### Source data

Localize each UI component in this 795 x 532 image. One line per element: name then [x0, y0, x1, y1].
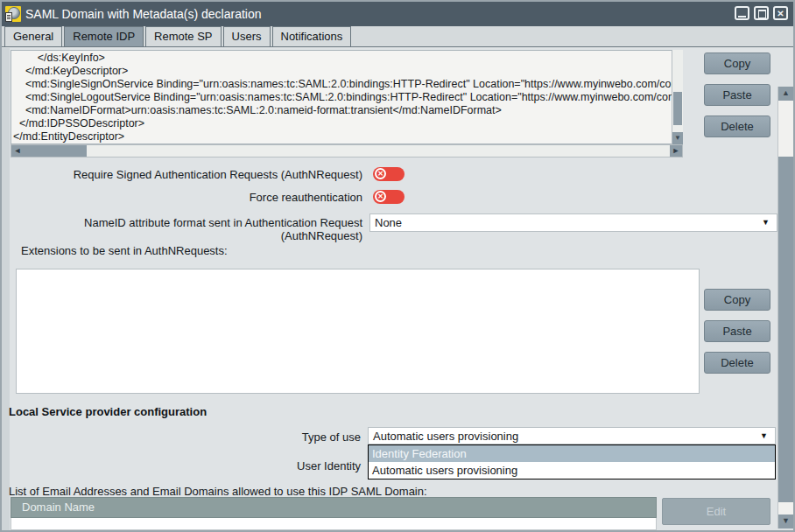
app-icon [5, 6, 21, 22]
type-of-use-dropdown-list: Identity Federation Automatic users prov… [368, 444, 776, 480]
scrollbar-thumb[interactable] [673, 92, 682, 125]
window-vertical-scrollbar[interactable]: ▲ ▼ [777, 87, 793, 528]
option-automatic-provisioning[interactable]: Automatic users provisioning [369, 462, 775, 479]
xml-line: </md:EntityDescriptor> [13, 130, 682, 144]
force-reauth-label: Force reauthentication [2, 191, 362, 204]
table-row[interactable] [11, 518, 657, 530]
chevron-down-icon: ▼ [760, 428, 768, 444]
local-sp-heading: Local Service provider configuration [9, 405, 207, 418]
xml-line: </md:IDPSSODescriptor> [13, 117, 682, 130]
window-controls: ✕ [735, 6, 788, 20]
metadata-xml-editor[interactable]: </ds:KeyInfo> </md:KeyDescriptor> <md:Si… [11, 50, 683, 144]
metadata-copy-button[interactable]: Copy [704, 52, 770, 74]
force-reauth-toggle[interactable]: ✕ [373, 190, 405, 204]
metadata-horizontal-scrollbar[interactable]: ◄ ► [11, 144, 683, 158]
close-icon[interactable]: ✕ [773, 6, 788, 20]
user-identity-label: User Identity [2, 459, 361, 472]
scroll-down-icon[interactable]: ▼ [778, 514, 793, 528]
extensions-editor[interactable] [16, 269, 700, 394]
tab-remote-sp[interactable]: Remote SP [145, 26, 221, 46]
xml-line: <md:SingleSignOnService Binding="urn:oas… [13, 78, 682, 91]
edit-button-disabled[interactable]: Edit [662, 498, 770, 525]
xml-line: </md:KeyDescriptor> [13, 65, 682, 78]
email-domains-label: List of Email Addresses and Email Domain… [9, 485, 427, 498]
extensions-paste-button[interactable]: Paste [704, 320, 770, 342]
metadata-vertical-scrollbar[interactable]: ▼ [672, 50, 683, 144]
scrollbar-thumb[interactable] [24, 145, 87, 157]
nameid-format-label: NameID attribute format sent in Authenti… [2, 216, 362, 242]
titlebar: SAML Domain with Metadata(s) declaration… [2, 2, 793, 26]
document-icon [5, 12, 12, 22]
domain-name-column-header[interactable]: Domain Name [11, 497, 657, 518]
type-of-use-label: Type of use [2, 430, 361, 444]
type-of-use-select[interactable]: Automatic users provisioning ▼ [368, 427, 776, 444]
selected-value: None [375, 216, 402, 229]
xml-line: </ds:KeyInfo> [13, 52, 682, 65]
metadata-delete-button[interactable]: Delete [704, 116, 770, 137]
extensions-label: Extensions to be sent in AuthNRequests: [21, 244, 228, 257]
xml-line: <md:NameIDFormat>urn:oasis:names:tc:SAML… [13, 104, 682, 117]
toggle-off-x-icon: ✕ [375, 191, 386, 202]
scroll-right-icon[interactable]: ► [670, 145, 682, 157]
extensions-delete-button[interactable]: Delete [704, 352, 770, 374]
tab-bar: General Remote IDP Remote SP Users Notif… [2, 26, 793, 47]
restore-icon[interactable] [754, 6, 769, 20]
tab-users[interactable]: Users [223, 26, 271, 46]
tab-remote-idp[interactable]: Remote IDP [64, 26, 144, 46]
nameid-format-select[interactable]: None ▼ [369, 214, 777, 232]
extensions-copy-button[interactable]: Copy [704, 289, 770, 311]
require-signed-label: Require Signed Authentication Requests (… [2, 168, 362, 181]
option-identity-federation[interactable]: Identity Federation [369, 445, 775, 462]
scroll-up-icon[interactable]: ▲ [778, 87, 793, 101]
minimize-icon[interactable] [735, 6, 749, 20]
scroll-left-icon[interactable]: ◄ [11, 145, 24, 157]
metadata-paste-button[interactable]: Paste [704, 84, 770, 106]
require-signed-toggle[interactable]: ✕ [373, 167, 405, 181]
toggle-off-x-icon: ✕ [375, 168, 386, 179]
scroll-down-icon[interactable]: ▼ [672, 132, 683, 144]
tab-general[interactable]: General [4, 26, 62, 46]
scrollbar-thumb[interactable] [778, 157, 793, 502]
tab-notifications[interactable]: Notifications [272, 26, 352, 46]
chevron-down-icon: ▼ [762, 214, 770, 231]
selected-value: Automatic users provisioning [373, 430, 518, 443]
xml-line: <md:SingleLogoutService Binding="urn:oas… [13, 91, 682, 104]
tab-content-remote-idp: </ds:KeyInfo> </md:KeyDescriptor> <md:Si… [2, 48, 793, 530]
saml-domain-dialog: SAML Domain with Metadata(s) declaration… [0, 0, 795, 532]
window-title: SAML Domain with Metadata(s) declaration [25, 7, 262, 21]
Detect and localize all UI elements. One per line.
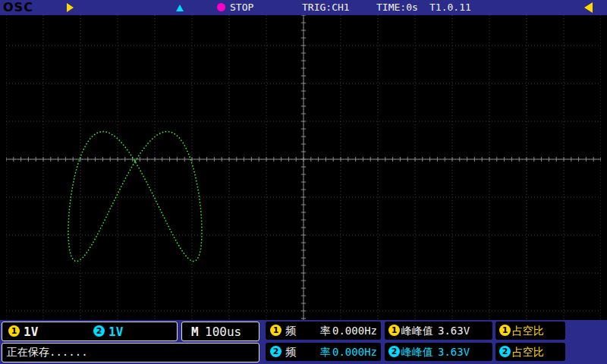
top-status-bar: OSC STOP TRIG:CH1 TIME:0s T1.0.11 <box>0 0 607 15</box>
ch2-badge: 2 <box>499 346 511 357</box>
ch1-pkpk-value: 3.63V <box>438 325 470 337</box>
trigger-marker-icon <box>67 3 74 12</box>
ch2-badge: 2 <box>93 325 105 337</box>
measurement-row-ch1: 1 频 率 0.000Hz 1 峰峰值 3.63V 1 占空比 <box>266 322 605 341</box>
ch1-badge: 1 <box>499 325 511 336</box>
ch1-frequency-box[interactable]: 1 频 率 0.000Hz <box>266 322 381 340</box>
osc-logo: OSC <box>3 0 33 14</box>
pkpk-label: 峰峰值 <box>401 325 433 338</box>
ch2-duty-box[interactable]: 2 占空比 <box>495 343 565 361</box>
run-stop-indicator-icon[interactable] <box>217 3 225 11</box>
ch2-marker-icon <box>176 5 184 11</box>
ch2-badge: 2 <box>388 346 400 357</box>
duty-label: 占空比 <box>512 325 544 338</box>
freq-label: 频 <box>285 346 296 359</box>
ch2-pkpk-box[interactable]: 2 峰峰值 3.63V <box>385 343 492 361</box>
trigger-source-label: TRIG:CH1 <box>302 2 350 13</box>
timebase-box[interactable]: M 100us <box>181 322 259 341</box>
ch1-duty-box[interactable]: 1 占空比 <box>495 322 565 340</box>
timebase-value: 100us <box>205 325 241 339</box>
ch1-scale: 1V <box>24 325 38 339</box>
measurement-row-ch2: 2 频 率 0.000Hz 2 峰峰值 3.63V 2 占空比 <box>266 343 605 362</box>
back-arrow-icon[interactable] <box>584 2 593 13</box>
ch1-freq-value: 0.000Hz <box>332 325 377 337</box>
timebase-prefix: M <box>191 325 199 339</box>
ch1-badge: 1 <box>8 325 20 337</box>
ch2-freq-value: 0.000Hz <box>332 346 377 358</box>
freq-label-2: 率 <box>320 346 331 359</box>
channel-scale-box[interactable]: 1 1V 2 1V <box>2 322 178 341</box>
duty-label: 占空比 <box>512 346 544 359</box>
pkpk-label: 峰峰值 <box>401 346 433 359</box>
freq-label: 频 <box>285 325 296 338</box>
ch2-scale: 1V <box>109 325 123 339</box>
ch1-pkpk-box[interactable]: 1 峰峰值 3.63V <box>385 322 492 340</box>
ch2-pkpk-value: 3.63V <box>438 346 470 358</box>
time-offset-label: TIME:0s <box>376 2 418 13</box>
status-box: 正在保存...... <box>2 343 259 362</box>
status-message: 正在保存...... <box>7 346 88 359</box>
scope-display <box>0 15 607 320</box>
ch2-frequency-box[interactable]: 2 频 率 0.000Hz <box>266 343 381 361</box>
firmware-version-label: T1.0.11 <box>429 2 471 13</box>
bottom-status-bar: 1 1V 2 1V M 100us 正在保存...... 1 频 率 0.000… <box>0 320 607 364</box>
freq-label-2: 率 <box>320 325 331 338</box>
ch1-badge: 1 <box>388 325 400 336</box>
graticule-and-trace <box>6 15 601 320</box>
stop-label[interactable]: STOP <box>230 2 253 13</box>
ch2-badge: 2 <box>270 346 281 357</box>
ch1-badge: 1 <box>270 325 281 336</box>
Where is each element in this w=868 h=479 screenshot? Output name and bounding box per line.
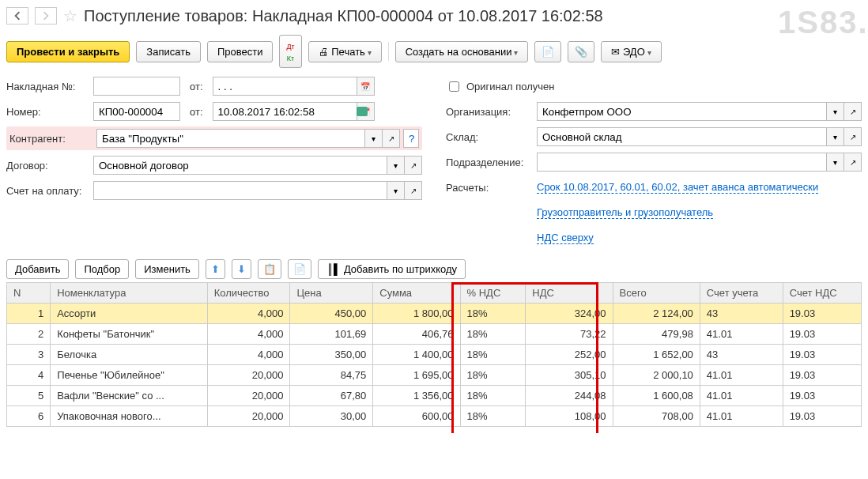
col-acc[interactable]: Счет учета — [700, 283, 783, 304]
col-sum[interactable]: Сумма — [373, 283, 460, 304]
cell-nom: Вафли "Венские" со ... — [51, 386, 208, 406]
table-row[interactable]: 3Белочка4,000350,001 400,0018%252,001 65… — [7, 345, 862, 365]
col-vat[interactable]: НДС — [526, 283, 613, 304]
org-input[interactable] — [537, 102, 827, 121]
save-button[interactable]: Записать — [136, 41, 201, 62]
cell-price: 450,00 — [290, 304, 373, 324]
cell-acc: 41.01 — [700, 386, 783, 406]
invoice-pay-open[interactable]: ↗ — [405, 181, 422, 200]
paste-button[interactable]: 📄 — [288, 259, 311, 279]
doc-icon — [542, 46, 554, 58]
move-down-button[interactable] — [232, 259, 251, 279]
page-title: Поступление товаров: Накладная КП00-0000… — [84, 7, 603, 25]
division-input[interactable] — [537, 153, 827, 172]
calc-link[interactable]: Срок 10.08.2017, 60.01, 60.02, зачет ава… — [537, 181, 818, 194]
table-row[interactable]: 1Ассорти4,000450,001 800,0018%324,002 12… — [7, 304, 862, 324]
table-row[interactable]: 6Упаковочная нового...20,00030,00600,001… — [7, 406, 862, 427]
contract-dd[interactable]: ▾ — [387, 156, 405, 175]
cell-nom: Белочка — [51, 345, 208, 365]
warehouse-dd[interactable]: ▾ — [827, 127, 844, 146]
edit-button[interactable]: Изменить — [135, 259, 199, 279]
print-icon — [319, 46, 329, 58]
cell-vat: 324,00 — [526, 304, 613, 324]
help-button[interactable]: ? — [403, 129, 419, 148]
cell-acc: 41.01 — [700, 365, 783, 386]
cell-sum: 600,00 — [373, 406, 460, 427]
table-row[interactable]: 5Вафли "Венские" со ...20,00067,801 356,… — [7, 386, 862, 406]
col-n[interactable]: N — [7, 283, 51, 304]
cell-vatp: 18% — [460, 304, 526, 324]
copy-button[interactable]: 📋 — [258, 259, 281, 279]
move-up-button[interactable] — [206, 259, 225, 279]
cell-nom: Печенье "Юбилейное" — [51, 365, 208, 386]
add-button[interactable]: Добавить — [6, 259, 69, 279]
cell-vatacc: 19.03 — [783, 365, 861, 386]
cell-vatp: 18% — [460, 345, 526, 365]
col-vatp[interactable]: % НДС — [460, 283, 526, 304]
vat-link[interactable]: НДС сверху — [537, 232, 594, 244]
counterparty-dd[interactable]: ▾ — [365, 129, 383, 148]
cell-vat: 252,00 — [526, 345, 613, 365]
counterparty-input[interactable] — [96, 129, 365, 148]
cell-vatp: 18% — [460, 324, 526, 345]
org-dd[interactable]: ▾ — [827, 102, 844, 121]
invoice-date-input[interactable] — [213, 77, 357, 96]
edo-button[interactable]: ✉ ЭДО — [601, 41, 661, 62]
cell-qty: 4,000 — [207, 324, 290, 345]
nav-forward-button[interactable] — [35, 7, 57, 25]
cell-nom: Ассорти — [51, 304, 208, 324]
items-table[interactable]: N Номенклатура Количество Цена Сумма % Н… — [6, 282, 862, 427]
number-input[interactable] — [93, 102, 180, 121]
col-vatacc[interactable]: Счет НДС — [783, 283, 861, 304]
cell-price: 30,00 — [290, 406, 373, 427]
cell-n: 2 — [7, 324, 51, 345]
original-checkbox[interactable] — [449, 81, 459, 92]
date-input[interactable] — [213, 102, 357, 121]
print-button[interactable]: Печать — [308, 41, 382, 62]
attach-button[interactable] — [568, 41, 594, 62]
contract-label: Договор: — [6, 160, 93, 172]
arrow-up-icon — [211, 263, 220, 275]
dtkt-button[interactable]: ДтКт — [279, 35, 301, 68]
invoice-pay-input[interactable] — [93, 181, 387, 200]
calendar-button-1[interactable] — [357, 77, 375, 96]
nav-back-button[interactable] — [6, 7, 28, 25]
pick-button[interactable]: Подбор — [75, 259, 129, 279]
cell-n: 1 — [7, 304, 51, 324]
table-row[interactable]: 2Конфеты "Батончик"4,000101,69406,7618%7… — [7, 324, 862, 345]
cell-price: 84,75 — [290, 365, 373, 386]
col-qty[interactable]: Количество — [207, 283, 290, 304]
doc-button[interactable] — [534, 41, 561, 62]
post-button[interactable]: Провести — [207, 41, 274, 62]
barcode-button[interactable]: ║▌ Добавить по штрихкоду — [318, 259, 466, 279]
division-dd[interactable]: ▾ — [827, 153, 844, 172]
contract-input[interactable] — [93, 156, 387, 175]
org-label: Организация: — [446, 106, 537, 118]
star-icon[interactable]: ☆ — [63, 6, 77, 25]
separator — [388, 42, 389, 61]
arrow-down-icon — [237, 263, 246, 275]
table-row[interactable]: 4Печенье "Юбилейное"20,00084,751 695,001… — [7, 365, 862, 386]
col-price[interactable]: Цена — [290, 283, 373, 304]
contract-open[interactable]: ↗ — [405, 156, 422, 175]
number-label: Номер: — [6, 106, 93, 118]
invoice-no-input[interactable] — [93, 77, 180, 96]
warehouse-open[interactable]: ↗ — [844, 127, 862, 146]
cell-vatacc: 19.03 — [783, 386, 861, 406]
org-open[interactable]: ↗ — [844, 102, 862, 121]
invoice-pay-dd[interactable]: ▾ — [387, 181, 405, 200]
counterparty-open[interactable]: ↗ — [383, 129, 400, 148]
original-label: Оригинал получен — [466, 81, 554, 92]
division-open[interactable]: ↗ — [844, 153, 862, 172]
cell-sum: 1 356,00 — [373, 386, 460, 406]
cell-sum: 1 695,00 — [373, 365, 460, 386]
consignor-link[interactable]: Грузоотправитель и грузополучатель — [537, 206, 713, 219]
col-total[interactable]: Всего — [613, 283, 700, 304]
create-based-button[interactable]: Создать на основании — [395, 41, 529, 62]
post-close-button[interactable]: Провести и закрыть — [6, 41, 130, 62]
clip-icon — [575, 46, 587, 58]
warehouse-input[interactable] — [537, 127, 827, 146]
col-nom[interactable]: Номенклатура — [51, 283, 208, 304]
cell-vatacc: 19.03 — [783, 406, 861, 427]
flag-icon[interactable] — [357, 107, 368, 116]
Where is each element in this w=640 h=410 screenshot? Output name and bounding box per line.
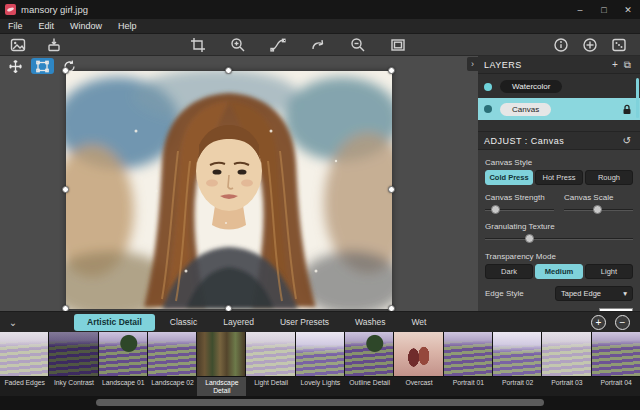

### What you should do
Filter the records above for "paste" and copy every matching line.

### Solved problem
extensions-paste-button[interactable]: Paste [704, 320, 770, 342]
metadata-paste-button[interactable]: Paste [704, 84, 770, 106]
paste-button[interactable]: 📄 — [288, 259, 311, 279]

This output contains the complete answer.